→ **Exercise brief**: Reproduce each record exactly. The pictures should be skipped.

Collection entries
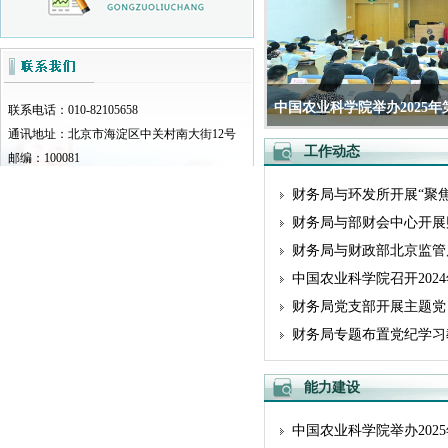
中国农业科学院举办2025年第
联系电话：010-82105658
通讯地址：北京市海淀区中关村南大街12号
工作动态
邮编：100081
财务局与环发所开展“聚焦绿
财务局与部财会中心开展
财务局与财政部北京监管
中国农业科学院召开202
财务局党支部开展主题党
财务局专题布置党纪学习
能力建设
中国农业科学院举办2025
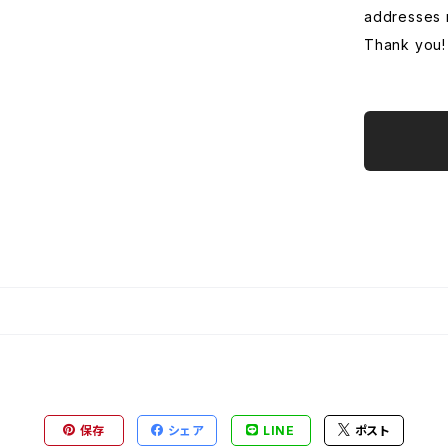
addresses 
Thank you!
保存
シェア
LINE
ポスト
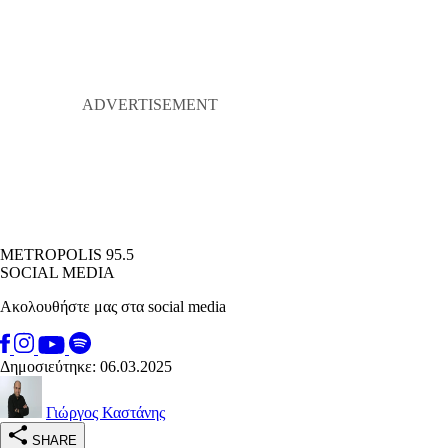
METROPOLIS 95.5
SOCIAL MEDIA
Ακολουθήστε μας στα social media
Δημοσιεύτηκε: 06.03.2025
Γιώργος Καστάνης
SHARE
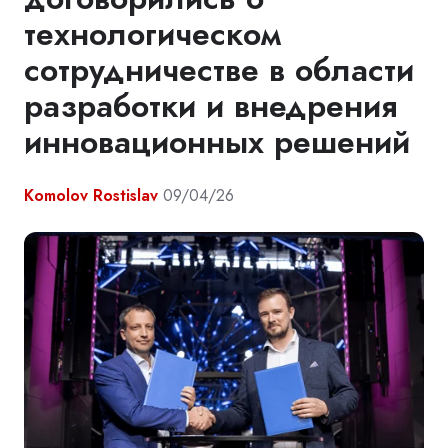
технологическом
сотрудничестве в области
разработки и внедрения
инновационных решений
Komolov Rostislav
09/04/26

→ **Problem solution**:
中国农业科学院举办2025年第
联系电话：010-82105658
通讯地址：北京市海淀区中关村南大街12号
工作动态
邮编：100081
财务局与环发所开展“聚焦绿
财务局与部财会中心开展
财务局与财政部北京监管
中国农业科学院召开202
财务局党支部开展主题党
财务局专题布置党纪学习
能力建设
中国农业科学院举办2025
addresses 
Thank you!
保存
シェア
LINE
ポスト
METROPOLIS 95.5
SOCIAL MEDIA
Ακολουθήστε μας στα social media
Δημοσιεύτηκε: 06.03.2025
Γιώργος Καστάνης
SHARE
технологическом
сотрудничестве в области
разработки и внедрения
инновационных решений
Komolov Rostislav
09/04/26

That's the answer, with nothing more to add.